BERITABANGSA.ID, LUMAJANG – Isu kelangkaan gas elpiji 3 kilogram (LPG subsidi) yang belakangan meresahkan warga Kabupaten Lumajang direspon cepat Polres Lumajang. Kamis (9/4/2026), jajaran Polres melakukan inspeksi mendadak (sidak) ke sejumlah Stasiun Pengisian Bulk Elpiji (SPBE) hingga agen distribusi.
Langkah ini dilakukan untuk membongkar fakta di balik keresahan publik yang menyebut “gas melon” mulai sulit didapat.
Alhasil, menurut Kapolres Lumajang AKBP Alex Sandy Siregar melalui Kasat Reskrim AKP Pras Ardinata, stok LPG 3 kilogram di SPBE dalam kondisi aman dan terkendali.
“Petugas telah berkoordinasi dengan pihak SPBE dan memastikan proses pengisian berjalan lancar,” tegas AKP Pras Ardinata.
Pengecekan dilakukan di dua titik vital distribusi, yakni SPBE PT Sinar Agung Putra Abadi di Kelurahan Jogotrunan dan SPBE PT Sentosa Gasindo Raya di Desa Selokgondang. Selain itu, polisi juga mendatangi Agen LPG PT Energi Putra Hari di kawasan Jalan PB Sudirman, Tompokersan.

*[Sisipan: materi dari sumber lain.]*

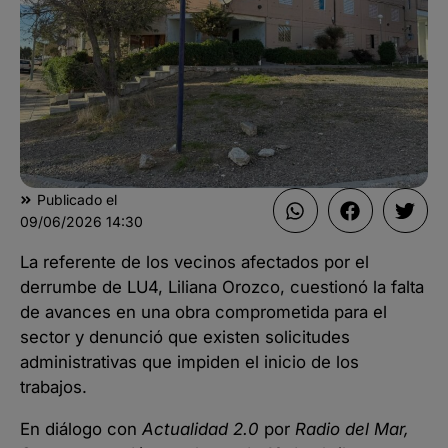
Publicado el
09/06/2026
14:30
La referente de los vecinos afectados por el
derrumbe de LU4, Liliana Orozco, cuestionó la falta
de avances en una obra comprometida para el
sector y denunció que existen solicitudes
administrativas que impiden el inicio de los
trabajos.
En diálogo con
Actualidad 2.0
por
Radio del Mar,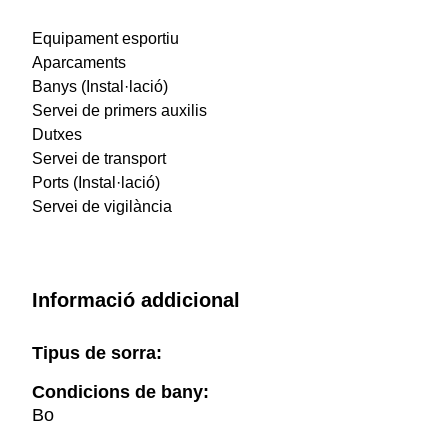
Equipament esportiu
Aparcaments
Banys (Instal·lació)
Servei de primers auxilis
Dutxes
Servei de transport
Ports (Instal·lació)
Servei de vigilància
Informació addicional
Tipus de sorra:
Condicions de bany:
Bo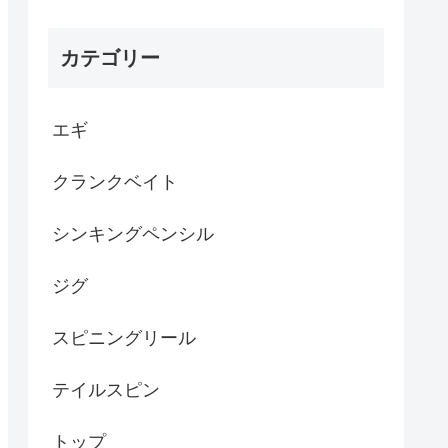
カテゴリー
エギ
クランクベイト
シンキングペンシル
ジグ
スピニングリール
テイルスピン
トップ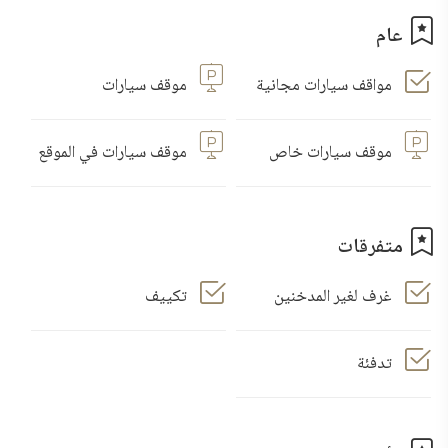
عام
مواقف سيارات مجانية
موقف سيارات
موقف سيارات خاص
موقف سيارات في الموقع
متفرقات
غرف لغير المدخنين
تكييف
تدفئة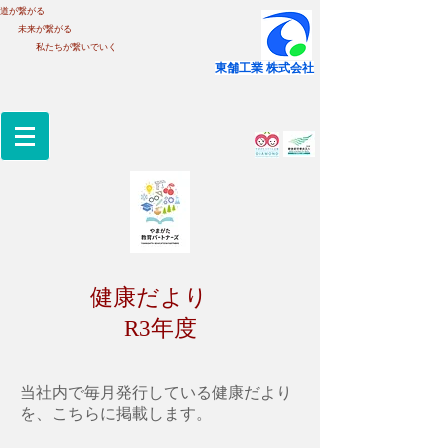
道が繋がる
未来が繋がる
私たちが繋いでいく
​東舗工業 株式会社
健康だより
R3年度
当社内で毎月発行している健康だより
を、こちらに掲載します。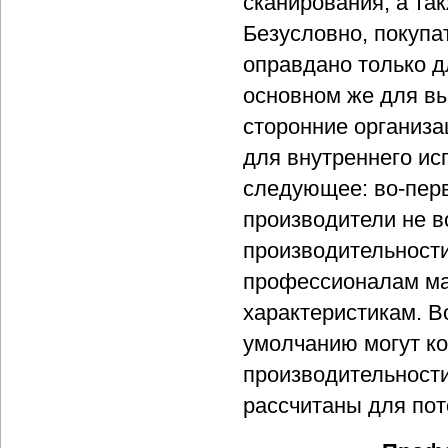
сканирования, а та
Безусловно, покупа
оправдано только д
основном же для в
сторонние организа
для внутреннего ис
следующее: во-пер
производители не в
производительности
профессионалам ма
характеристикам. В
умолчанию могут ко
производительности
рассчитаны для пот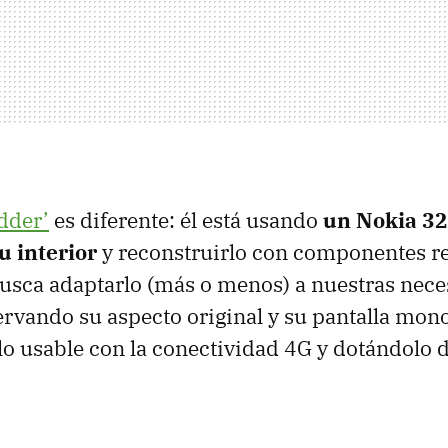
dder’
es diferente: él está usando
un Nokia 32
u interior
y reconstruirlo con componentes r
usca adaptarlo (más o menos) a nuestras nec
ervando su aspecto original y su pantalla mon
o usable con la conectividad 4G y dotándolo d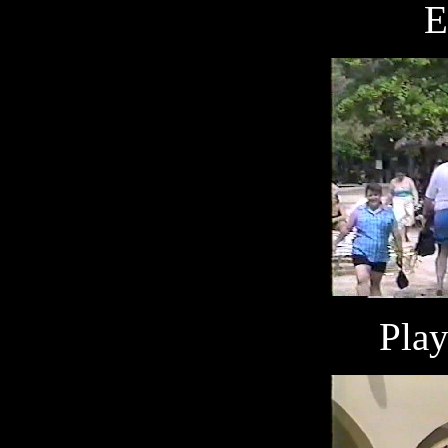
E
Play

Dari hasil sidak, terungkap bahwa distribusi LPG berjalan masif setiap hari. Dalam kondisi normal, SPBE di Lumajang mampu menyalurkan 23 – 25 truk per hari, setara dengan 15.000 – 17.000 tabung LPG 3 kg.
Tak hanya itu, stok cadangan pun masih tergolong besar yaitu SPBE PT Sinar Agung Putra Abadi: ± 50.000 kilogram dan SPBE PT Sentosa Gasindo Raya: ± 37.000 kilogram.
“Keduanya dalam kondisi aman, tidak ada indikasi kekurangan pasokan dari hulu,” jelas Pras.
Meski stok di hulu aman, polisi menemukan adanya sedikit hambatan di tingkat agen. Di Agen LPG PT Energi Putra Hari, terjadi keterlambatan pasokan. Sehingga bukan karena kelangkaan.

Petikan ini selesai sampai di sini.